Two cheers for Laudate Deum, the musings of a ‘1960s flower child’ that falls short on theology
On the Feast of St Francis of Assisi, Pope Francis promulgated his Apostolic Exhortation, Laudate Deum, expressly to complement his 2015 Encyclical, Laudato Si’.
(Holly blue butterfly on fleabane by Simon Caldwell)
The encyclical was Francis’s admonition to address climate change. Laudate Deum is his much briefer complaint that we have not adequately heeded the charge of Laudato Si’. While he warns the Church that “certain apocalyptic diagnoses [are] scarcely reasonable”, this does not excuse us from taking responsible measures to care for the environment. “The world in which we live is collapsing and may be nearing the breaking point”. Indeed, “the situation is now even more pressing”.
Both in 2015 and 2023, the Holy Father has identified authentic crises and suggested valid theological principles for addressing them. I do not gainsay the empirical data he adduces or the implications he draws therefrom. Thermometers, barometers, and wind gauges do not lie. And the Pope should be credited for avoiding reductionist causal conclusions. “Admittedly, not every concrete catastrophe ought to be attributed to global climate change”, he rightly notes. Economic and political factors, having nothing to do with climate change, are responsible for many global calamities, including those related to poverty, migration, and refugee crises.
Moreover, Francis does not deny that long-term cyclical climate change must also be considered. That does not, however, excuse us from recognising more immediate impacts on climate change and thus from taking more direct measures to address its more proximate causes. And I applaud the Holy Father for his strong invocation of the social doctrine of solidarity, in declaring that environmental concerns are global and thus require international cooperation. “[W]hat happens in one part of the world has repercussions on the entire planet” he observes. “Everything is connected.” Thus, the Pope is quite correct to admonish “all people of good will” properly to care for the earth and its inhabitants.
Thus, I give two cheers for Laudate Deum. I withhold a third, however, for two reasons.
First, Pope Francis seems to think that the entire panacea for climate change, and thus the sole principle of sound ecological stewardship, is for highly developed economies to consume less. He summarises this attitude in the penultimate paragraph: “If we consider that emissions per individual in the United States are about two times greater than those of individuals living in China, and about seven times greater than the average of the poorest countries, we can state that a broad change in the irresponsible lifestyle connected with the Western model would have a significant long-term impact”.

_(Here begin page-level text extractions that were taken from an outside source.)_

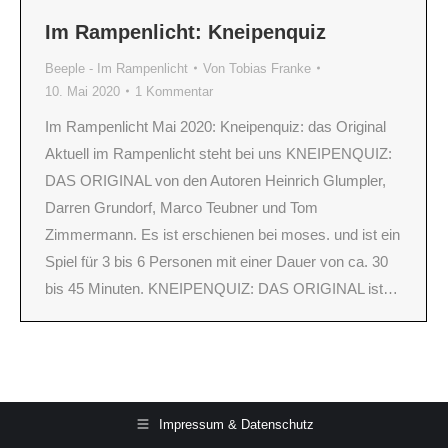
Im Rampenlicht: Kneipenquiz
Beeple - Im Rampenlicht
Von
Tobias Franke
10. Mai 2020
1 Kommentar
Im Rampenlicht Mai 2020: Kneipenquiz: das Original
Aktuell im Rampenlicht steht bei uns KNEIPENQUIZ:
DAS ORIGINAL von den Autoren Heinrich Glumpler,
Darren Grundorf, Marco Teubner und Tom
Zimmermann. Es ist erschienen bei moses. und ist ein
Spiel für 3 bis 6 Personen mit einer Dauer von ca. 30
bis 45 Minuten. KNEIPENQUIZ: DAS ORIGINAL ist…
Impressum & Datenschutz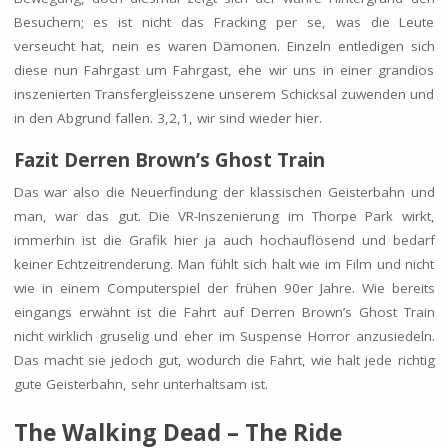
Besuchern; es ist nicht das Fracking per se, was die Leute
verseucht hat, nein es waren Dämonen. Einzeln entledigen sich
diese nun Fahrgast um Fahrgast, ehe wir uns in einer grandios
inszenierten Transfergleisszene unserem Schicksal zuwenden und
in den Abgrund fallen. 3,2,1, wir sind wieder hier.
Fazit Derren Brown’s Ghost Train
Das war also die Neuerfindung der klassischen Geisterbahn und
man, war das gut. Die VR-Inszenierung im Thorpe Park wirkt,
immerhin ist die Grafik hier ja auch hochauflösend und bedarf
keiner Echtzeitrenderung. Man fühlt sich halt wie im Film und nicht
wie in einem Computerspiel der frühen 90er Jahre. Wie bereits
eingangs erwähnt ist die Fahrt auf Derren Brown’s Ghost Train
nicht wirklich gruselig und eher im Suspense Horror anzusiedeln.
Das macht sie jedoch gut, wodurch die Fahrt, wie halt jede richtig
gute Geisterbahn, sehr unterhaltsam ist.
The Walking Dead – The Ride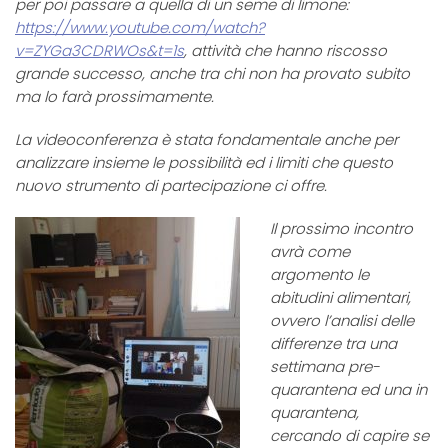
per poi passare a quella di un seme di limone:
https://www.youtube.com/watch?
v=ZYGa3CDRWOs&t=1s
, attività che hanno riscosso
grande successo, anche tra chi non ha provato subito
ma lo farà prossimamente.
La videoconferenza è stata fondamentale anche per
analizzare insieme le possibilità ed i limiti che questo
nuovo strumento di partecipazione ci offre.
Il prossimo incontro
avrà come
argomento le
abitudini alimentari,
ovvero l’analisi delle
differenze tra una
settimana pre-
quarantena ed una in
quarantena,
cercando di capire se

Of course, this completely ignores the correlation of emissions to the manufacturing and distribution of the goods. In many cases, “emissions per individual” are a measure of efficiency and development rather than consumption and waste. It is the sort of reductionist assertion that gives ammunition to Pope Francis’s critics.

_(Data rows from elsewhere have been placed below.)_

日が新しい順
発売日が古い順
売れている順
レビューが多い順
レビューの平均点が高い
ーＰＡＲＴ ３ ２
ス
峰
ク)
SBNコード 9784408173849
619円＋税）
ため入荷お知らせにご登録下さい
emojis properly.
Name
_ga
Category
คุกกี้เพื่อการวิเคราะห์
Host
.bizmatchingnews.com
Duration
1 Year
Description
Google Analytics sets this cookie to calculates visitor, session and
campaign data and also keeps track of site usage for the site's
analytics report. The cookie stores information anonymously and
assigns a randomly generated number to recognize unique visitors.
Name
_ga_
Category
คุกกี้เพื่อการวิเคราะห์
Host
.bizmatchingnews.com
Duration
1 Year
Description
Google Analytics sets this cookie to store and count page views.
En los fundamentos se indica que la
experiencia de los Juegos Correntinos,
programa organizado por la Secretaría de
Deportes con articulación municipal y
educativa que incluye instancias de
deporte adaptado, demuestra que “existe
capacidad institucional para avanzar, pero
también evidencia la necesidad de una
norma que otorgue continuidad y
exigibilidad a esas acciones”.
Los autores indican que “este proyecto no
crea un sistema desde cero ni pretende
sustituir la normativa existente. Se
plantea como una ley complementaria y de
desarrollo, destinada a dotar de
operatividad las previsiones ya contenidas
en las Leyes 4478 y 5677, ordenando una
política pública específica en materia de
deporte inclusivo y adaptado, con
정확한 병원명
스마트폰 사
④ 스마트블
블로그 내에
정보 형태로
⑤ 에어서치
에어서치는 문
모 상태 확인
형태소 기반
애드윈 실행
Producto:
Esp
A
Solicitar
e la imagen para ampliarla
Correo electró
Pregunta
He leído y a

Second, the Holy Father does not address the theological problem at the heart of the crises of stewardship and conservation. The modern reduction of teleologically oriented science to utilitarian technology is all but ignored. This is all the more disappointing in light of a division of the exhortation entitled “A Growing Technocratic Paradigm”. This section might have called for a reorientation of humankind to its proper ends of rest in God and communion with one another. It could have been a vigorous defence of the purposiveness of creation as ordered toward the good of man, and of man as ordered toward God. The Pope might have condemned the fundamental rejection of any supernatural purpose to nature, and thus identified the actual theological causes of all manner of environmental, industrial, economic, and political maladies.
Alas, he whiffs on this opportunity. Instead, the section on the “technocratic paradigm” offers a utilitarian solution to a problem caused by a utilitarian philosophical shift. To be sure, Francis acutely calls us to acknowledge that “our power” may be “turning against us”. And he repeats his lament from Laudato Si’ that “we cannot claim to have a sound ethics, a culture and spirituality genuinely capable of setting limits and teaching clear-minded self-restraint”. But he offers no hint of a solution other than in the very terms that have divorced the power of technology from the purpose toward which it should be ordered. Indeed, the word “order” does not appear in the exhortation in the sense of proper orientation or end. He prefers “development” to “telos” (which does not appear in any form).
Even in the only (very short) specifically religious section of the exhortation, subtitled “Spiritual Motivations”, Pope Francis misses the opportunity to discuss the fundamental disorientation of man from God. Tacked on to the end almost as an afterthought, it could have been written by a 1960s flower child. The Pope identifies “the delicate equilibria existing between creatures of the world”, but he does not identify the cause of that imbalance. He ends the exhortation with the wonderful observation, “when human beings claim to take God’s place, they become their own worst enemies”. But he utterly fails to develop that conclusion in the pages that precede it. The environmental crisis is a theological crisis. You would not know that from reading Laudate Deum.